SUD éducation 13 alerte sur une pratique de plus en plus répandue dans les collèges et lycées des Bouches-du-Rhône : des directions d’établissement ne renouvellent pas les contrats des AssistantEs d’éducation au-delà de la cinquième année, voire de la quatrième, pour empêcher les demandes de cédéisation à la fin des 6 ans. Outre sa violence, une telle pratique traduit une ignorance de ce qu’est aujourd’hui le métier d’AED et de ce qu’il est amené à devenir.
Depuis 2023, SUD éducation 13 est très sollicité en fin d’année scolaire pour défendre des AED empêchéEs de bénéficier d’un CDI après 6 années de service en CDD. Nous sommes aussi régulièrement alertéEs sur des licenciements à 5, voire 4 ans d’ancienneté, sans autre motif que celui-ci : des directions d’établissements anticipent sur la possibilité pour les AED de demander une cédéisation au terme de la 6e année, en les licenciant un ou deux ans avant.
La même situation se répète souvent : ces chefFEs d’établissement ne “veulent pas de CDI”, ou bien décident arbitrairement qu’il doit y avoir un “quota de CDI d’un ou deux maximum” à la vie scolaire. Pourquoi ? La réponse, formulée de façon variée (mais aussi parfois inavouée), revient à peu près toujours au même : AssistantE d’éducation ne serait pas “un vrai métier”.
Que ce soit après 4, 5 ou 6 ans, ces mêmes directions réagissent souvent brutalement quand elles se voient demander de rendre des comptes, notamment sur la violence qui est de considérer les AED comme des employéEs jetables, renouveléEs ou non selon un bon vouloir arbitraire. Sans parler des conséquences sur la suite de leur carrière, dans la mesure où unE AED qui change d’établissement pour sa 5e ou 6e année aura des difficultés à être recrutéE, précisément parce qu’approche le moment du passage du CDD au CDI.
Une vision rétrograde du métier d’AED
Pourtant, cette pratique d’entrave à la cédéisation traduit une vision totalement surannée et rétrograde du métier d’AED. D’abord, sur le profil : en 2024, les 3000 AED de l’Académie d’Aix-Marseille ont en moyenne 30 ans pour les hommes et 32 pour les femmes, beaucoup ne sont pas étudiantEs et n’ont pas de supposé plan de repli après le métier d’AED. De plus, déjà 14% sont en CDI, ce qui représente une augmentation de 31% par rapport à l’année précédente.
Ensuite, sur les missions : le besoin d’assistantEs d’éducation n’est pas un besoin provisoire de l’éducation nationale et il va au-delà de la seule “surveillance” : construction de projets, suivi de classes et d’élèves, prise en charge de “devoirs faits”, investissement dans les micro-collèges et micro-lycées, etc. Iels jouent un rôle éducatif essentiel. Comme nous le répétons souvent, les bahuts ne fonctionnent pas sans elles et eux !

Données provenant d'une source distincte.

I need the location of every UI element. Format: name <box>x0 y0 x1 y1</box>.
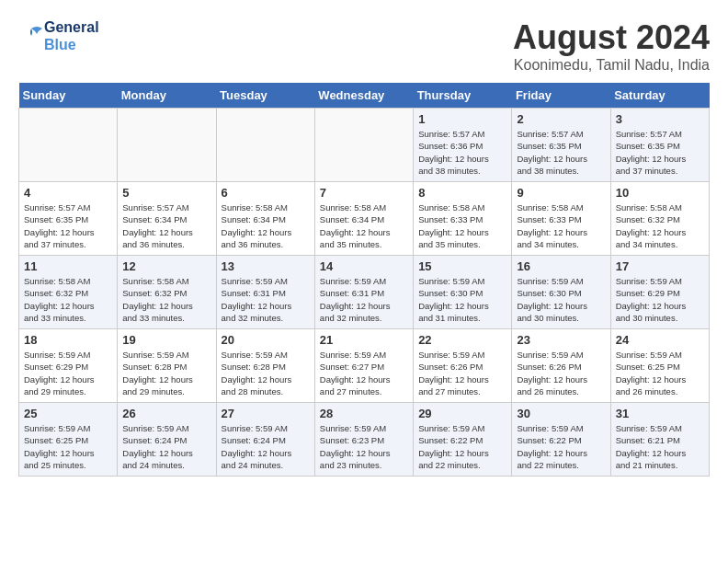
calendar-cell: 30Sunrise: 5:59 AM Sunset: 6:22 PM Dayli… <box>512 403 610 477</box>
day-number: 23 <box>517 333 605 347</box>
calendar-cell: 7Sunrise: 5:58 AM Sunset: 6:34 PM Daylig… <box>314 182 413 256</box>
day-number: 6 <box>222 186 310 200</box>
day-number: 7 <box>320 186 408 200</box>
col-header-sunday: Sunday <box>19 83 118 109</box>
calendar-week-4: 18Sunrise: 5:59 AM Sunset: 6:29 PM Dayli… <box>19 329 710 403</box>
day-number: 18 <box>24 333 112 347</box>
col-header-monday: Monday <box>118 83 216 109</box>
calendar-cell: 12Sunrise: 5:58 AM Sunset: 6:32 PM Dayli… <box>118 256 216 329</box>
logo-bird-icon <box>18 23 44 49</box>
calendar-cell: 17Sunrise: 5:59 AM Sunset: 6:29 PM Dayli… <box>610 256 709 329</box>
calendar-cell: 31Sunrise: 5:59 AM Sunset: 6:21 PM Dayli… <box>610 403 709 477</box>
day-number: 11 <box>24 259 112 273</box>
logo: General Blue <box>18 18 99 53</box>
calendar-header-row: SundayMondayTuesdayWednesdayThursdayFrid… <box>19 83 710 109</box>
day-number: 20 <box>222 333 310 347</box>
day-info: Sunrise: 5:59 AM Sunset: 6:27 PM Dayligh… <box>320 349 408 397</box>
calendar-cell: 10Sunrise: 5:58 AM Sunset: 6:32 PM Dayli… <box>610 182 709 256</box>
logo-blue: Blue <box>44 37 76 52</box>
day-info: Sunrise: 5:59 AM Sunset: 6:31 PM Dayligh… <box>222 275 310 324</box>
col-header-tuesday: Tuesday <box>216 83 314 109</box>
calendar-cell: 16Sunrise: 5:59 AM Sunset: 6:30 PM Dayli… <box>512 256 610 329</box>
day-number: 10 <box>616 186 704 200</box>
calendar-cell: 5Sunrise: 5:57 AM Sunset: 6:34 PM Daylig… <box>118 182 216 256</box>
day-number: 17 <box>616 259 704 273</box>
day-info: Sunrise: 5:57 AM Sunset: 6:36 PM Dayligh… <box>418 128 506 177</box>
calendar-cell: 28Sunrise: 5:59 AM Sunset: 6:23 PM Dayli… <box>314 403 413 477</box>
day-info: Sunrise: 5:59 AM Sunset: 6:24 PM Dayligh… <box>222 422 310 471</box>
calendar-cell: 27Sunrise: 5:59 AM Sunset: 6:24 PM Dayli… <box>216 403 314 477</box>
calendar-week-5: 25Sunrise: 5:59 AM Sunset: 6:25 PM Dayli… <box>19 403 710 477</box>
day-info: Sunrise: 5:59 AM Sunset: 6:25 PM Dayligh… <box>616 349 704 397</box>
col-header-thursday: Thursday <box>414 83 512 109</box>
calendar-cell: 23Sunrise: 5:59 AM Sunset: 6:26 PM Dayli… <box>512 329 610 403</box>
day-info: Sunrise: 5:57 AM Sunset: 6:35 PM Dayligh… <box>24 201 112 250</box>
day-info: Sunrise: 5:59 AM Sunset: 6:29 PM Dayligh… <box>24 349 112 397</box>
calendar-cell: 14Sunrise: 5:59 AM Sunset: 6:31 PM Dayli… <box>314 256 413 329</box>
day-number: 2 <box>517 112 605 126</box>
day-info: Sunrise: 5:59 AM Sunset: 6:30 PM Dayligh… <box>418 275 506 324</box>
day-info: Sunrise: 5:59 AM Sunset: 6:29 PM Dayligh… <box>616 275 704 324</box>
day-info: Sunrise: 5:57 AM Sunset: 6:35 PM Dayligh… <box>616 128 704 177</box>
calendar-cell: 8Sunrise: 5:58 AM Sunset: 6:33 PM Daylig… <box>414 182 512 256</box>
day-number: 21 <box>320 333 408 347</box>
day-info: Sunrise: 5:59 AM Sunset: 6:26 PM Dayligh… <box>418 349 506 397</box>
day-number: 25 <box>24 407 112 420</box>
day-info: Sunrise: 5:58 AM Sunset: 6:32 PM Dayligh… <box>122 275 210 324</box>
col-header-friday: Friday <box>512 83 610 109</box>
day-info: Sunrise: 5:58 AM Sunset: 6:32 PM Dayligh… <box>24 275 112 324</box>
day-number: 30 <box>517 407 605 420</box>
day-number: 8 <box>418 186 506 200</box>
calendar-cell: 13Sunrise: 5:59 AM Sunset: 6:31 PM Dayli… <box>216 256 314 329</box>
day-number: 14 <box>320 259 408 273</box>
calendar-week-2: 4Sunrise: 5:57 AM Sunset: 6:35 PM Daylig… <box>19 182 710 256</box>
day-info: Sunrise: 5:59 AM Sunset: 6:24 PM Dayligh… <box>122 422 210 471</box>
day-info: Sunrise: 5:59 AM Sunset: 6:22 PM Dayligh… <box>517 422 605 471</box>
calendar-cell: 4Sunrise: 5:57 AM Sunset: 6:35 PM Daylig… <box>19 182 118 256</box>
day-number: 29 <box>418 407 506 420</box>
day-info: Sunrise: 5:59 AM Sunset: 6:28 PM Dayligh… <box>122 349 210 397</box>
logo-general: General <box>44 19 99 35</box>
calendar-cell: 22Sunrise: 5:59 AM Sunset: 6:26 PM Dayli… <box>414 329 512 403</box>
day-number: 16 <box>517 259 605 273</box>
day-info: Sunrise: 5:59 AM Sunset: 6:21 PM Dayligh… <box>616 422 704 471</box>
day-number: 9 <box>517 186 605 200</box>
calendar-cell: 18Sunrise: 5:59 AM Sunset: 6:29 PM Dayli… <box>19 329 118 403</box>
calendar-cell: 20Sunrise: 5:59 AM Sunset: 6:28 PM Dayli… <box>216 329 314 403</box>
col-header-wednesday: Wednesday <box>314 83 413 109</box>
day-number: 12 <box>122 259 210 273</box>
day-info: Sunrise: 5:58 AM Sunset: 6:34 PM Dayligh… <box>320 201 408 250</box>
calendar-table: SundayMondayTuesdayWednesdayThursdayFrid… <box>18 83 710 477</box>
day-number: 22 <box>418 333 506 347</box>
calendar-cell: 25Sunrise: 5:59 AM Sunset: 6:25 PM Dayli… <box>19 403 118 477</box>
calendar-cell: 24Sunrise: 5:59 AM Sunset: 6:25 PM Dayli… <box>610 329 709 403</box>
day-info: Sunrise: 5:59 AM Sunset: 6:30 PM Dayligh… <box>517 275 605 324</box>
day-number: 3 <box>616 112 704 126</box>
calendar-cell: 15Sunrise: 5:59 AM Sunset: 6:30 PM Dayli… <box>414 256 512 329</box>
day-info: Sunrise: 5:58 AM Sunset: 6:32 PM Dayligh… <box>616 201 704 250</box>
calendar-cell <box>19 109 118 182</box>
calendar-cell: 26Sunrise: 5:59 AM Sunset: 6:24 PM Dayli… <box>118 403 216 477</box>
day-number: 19 <box>122 333 210 347</box>
header: General Blue August 2024 Koonimedu, Tami… <box>18 18 710 74</box>
day-info: Sunrise: 5:59 AM Sunset: 6:22 PM Dayligh… <box>418 422 506 471</box>
day-number: 5 <box>122 186 210 200</box>
calendar-cell <box>118 109 216 182</box>
day-info: Sunrise: 5:57 AM Sunset: 6:35 PM Dayligh… <box>517 128 605 177</box>
day-info: Sunrise: 5:58 AM Sunset: 6:33 PM Dayligh… <box>418 201 506 250</box>
day-number: 24 <box>616 333 704 347</box>
day-info: Sunrise: 5:59 AM Sunset: 6:28 PM Dayligh… <box>222 349 310 397</box>
day-info: Sunrise: 5:59 AM Sunset: 6:31 PM Dayligh… <box>320 275 408 324</box>
day-info: Sunrise: 5:57 AM Sunset: 6:34 PM Dayligh… <box>122 201 210 250</box>
day-number: 15 <box>418 259 506 273</box>
calendar-week-3: 11Sunrise: 5:58 AM Sunset: 6:32 PM Dayli… <box>19 256 710 329</box>
calendar-cell: 29Sunrise: 5:59 AM Sunset: 6:22 PM Dayli… <box>414 403 512 477</box>
calendar-cell: 3Sunrise: 5:57 AM Sunset: 6:35 PM Daylig… <box>610 109 709 182</box>
calendar-week-1: 1Sunrise: 5:57 AM Sunset: 6:36 PM Daylig… <box>19 109 710 182</box>
day-number: 1 <box>418 112 506 126</box>
day-info: Sunrise: 5:58 AM Sunset: 6:34 PM Dayligh… <box>222 201 310 250</box>
calendar-cell: 9Sunrise: 5:58 AM Sunset: 6:33 PM Daylig… <box>512 182 610 256</box>
page-subtitle: Koonimedu, Tamil Nadu, India <box>513 57 710 74</box>
calendar-cell: 19Sunrise: 5:59 AM Sunset: 6:28 PM Dayli… <box>118 329 216 403</box>
calendar-cell: 11Sunrise: 5:58 AM Sunset: 6:32 PM Dayli… <box>19 256 118 329</box>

Pour fonctionner vraiment, les vies scolaires ont besoin de stabilité et de pérennité, pas de précarité. Alors que la formation professionnelle des AED est quasiment inexistante, les collègues en CDI jouent bien souvent un rôle crucial de transmission aux nouvelles et nouveaux. Les AED se trouvent ainsi prisEs dans plusieurs logiques qui se contredisent : l’accès au CDI est entravé, alors que dans le même temps une diversification de leurs missions éducatives (voire pédagogiques) est de plus en plus exigée, et qui nécessite expérience et formation.
Alors qu’aujourd’hui le programme pHARe de lutte contre le harcèlement scolaire se systématise dans les établissements, on semble oublier que la cédéisation des AED… a été justement instaurée par loi sur le harcèlement du 24 février 2022 !
En réalité, quand des chefFEs d’établissement, ou des CPE, disent que les postes d’AED devraient être occupés uniquement par des “jeunes” ou des “étudiantEs”, ce qu’iels disent vraiment, c’est qu’iels préfèrent des AED corvéables, manipulables et précaires. Parfois, des directions, pleines de charité, se justifient même en affirmant que le métier serait trop pénible pour des personnes plus âgées… comme si le problème était l’âge et la condition physique, et pas les conditions épuisantes de travail !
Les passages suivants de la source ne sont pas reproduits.